A major talking point among dissenting Republicans is how the relief will primarily assist wealthy citizens with massive amounts of debt from premier universities instead of everyday Americans. 

“This is Biden’s bailout for the wealthy,” the Republican National Committee said in a statement hours after Biden’s announcement. “Canceling billions in student debt would benefit the wealthy while doing little to help future college students, borrowers who have already paid off their loans and those who never went to college in the first place.”

While certainly some individuals receiving relief may hold the title of “wealthy,” the claim that a vast majority of repayment will be benefiting them is false. Since people given Pell Grants are eligible for twice the repayment amount, this means the demographics receiving the most relief are wildly different from what critics claim. An estimated 60% of borrowers eligible for relief received Pell Grants. Of those, 66% are making less than $30,000 per year. Pell Grants are distributed to an average of 51% of all Black, Hispanic, and Native American students, while 32% of white students receive a Pell Grant. 

Of the entire qualifying population, 75% make under $88,000 per year. Since the plan is designed to allow Pell recipients more repayment, former students with salaries far below the wealthy will receive a higher percentage of relief in comparison to who critics claim the relief will be given to. 

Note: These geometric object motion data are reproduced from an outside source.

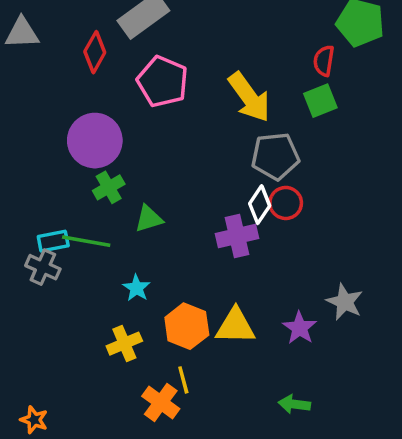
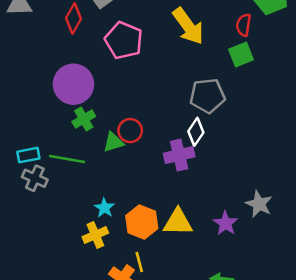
yellow arrow: (249, 97) -> (188, 26), moved
red circle: (286, 203) -> (130, 131), moved
cyan rectangle: (53, 241) -> (28, 155), moved
cyan star: (136, 288) -> (104, 208), moved

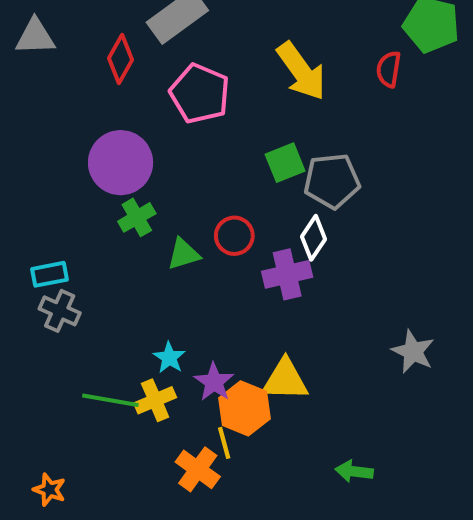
green square: (241, 55) -> (285, 163), moved
red circle: (130, 131) -> (234, 236), moved
green line: (67, 159) -> (110, 400), moved
orange hexagon: (142, 222) -> (244, 408), moved
purple star: (226, 223) -> (214, 382), moved

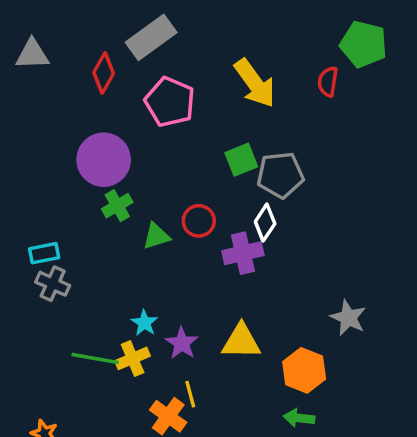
orange hexagon: (244, 408) -> (304, 370), moved

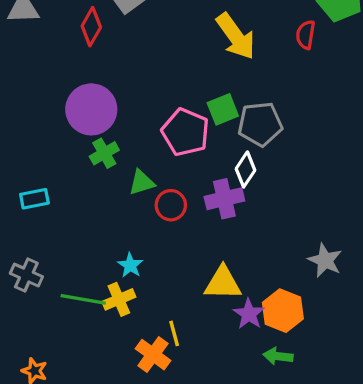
pink pentagon: (170, 102) -> (185, 132), moved
red circle: (199, 221) -> (171, 205), moved
gray cross: (53, 284) -> (26, 275), moved
purple star: (182, 343) -> (249, 314), moved

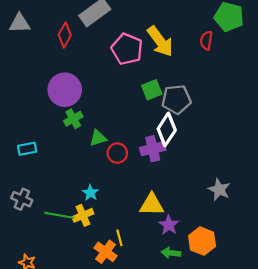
pink pentagon: (185, 132) -> (127, 49), moved
white diamond: (246, 169) -> (167, 129), size x1.4
orange hexagon: (283, 311) -> (202, 241), moved
green arrow: (278, 356) -> (171, 253), moved

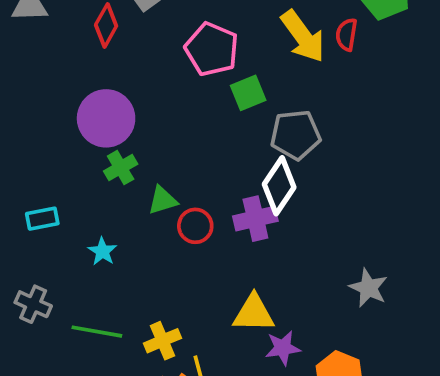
yellow arrow: (160, 41) -> (303, 36), moved
green square: (152, 90) -> (248, 93), moved
cyan star: (90, 193) -> (102, 251), moved
yellow cross: (83, 215) -> (163, 341), moved
purple star: (169, 225) -> (283, 348), turned 30

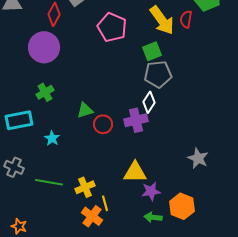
green square: (248, 93) -> (152, 51), moved
purple circle: (106, 118) -> (44, 47), moved
green cross: (121, 168) -> (45, 92), moved
white diamond: (279, 186) -> (149, 102), size x0.7
cyan rectangle: (42, 219) -> (19, 120), size x1.5

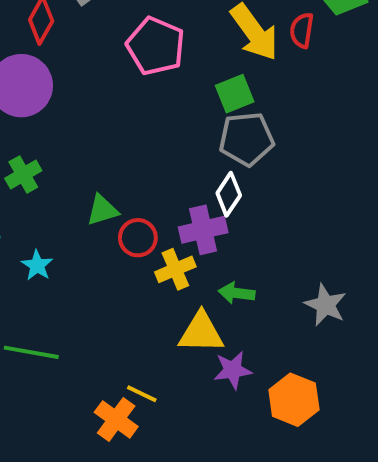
yellow cross: (85, 187) -> (175, 269), moved
yellow line: (105, 203) -> (142, 394), turned -49
green arrow: (153, 217) -> (237, 293), moved

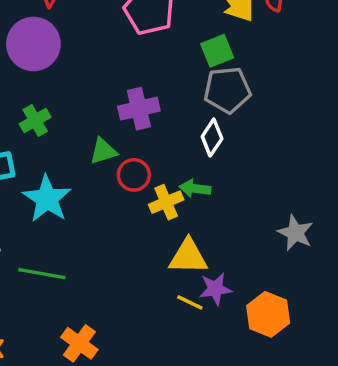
purple cross: (203, 230) -> (139, 109), moved
cyan star: (37, 265) -> (47, 199), size x1.8
green arrow: (237, 293) -> (195, 189), moved
yellow line: (142, 394) -> (190, 302), moved
orange cross: (116, 419) -> (79, 343), moved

Despite the widespread benefit this repayment plan allows to those who need it most, the plan still falls short of neutralizing the debt crisis completely. For many borrowers, especially those who have gone through graduate school, the amounts forgiven by this plan do not nearly solve their debt problems. Master’s degree holders on average possess roughly $70,000 in debt, and people who complete higher degrees possess even more. The federal government could most certainly erase all student debt, even if only for those qualifying for his current plan. 

Even in recent years, the government is no stranger to completely forgiving massive amounts of federal loans. 

In response to the pandemic, the Trump administration created the Paycheck Protection Program, or PPP loans, for businesses struggling with the pandemic’s strain. An average of $72,500 was dished out to millions. In mid-2021, the Biden administration began to completely forgive the loans if the businesses spent at least 60% of the funds provided. The Small Business Administration reported 95% of all PPP loans are forgiven, costing the government around $750 billion. 

Some critics of the president’s plan even benefited from PPP loan cancellation. Congresswoman Marjorie Taylor Greene, who referred to Biden’s plan as “completely unfair,” had $183,504 in loans to her construction company completely forgiven.

If the government can bail out businesses completely, they should absolutely do the same for students. But even if the president’s forgiveness program falls short of truly eradicating the issues of student loan debt, there are still considerable upsides to his decision. Not only can millions of borrowers experience a break from brutal loan balances, but this restores faith in the public that our government can indeed make beneficial decisions for a significant population of Americans.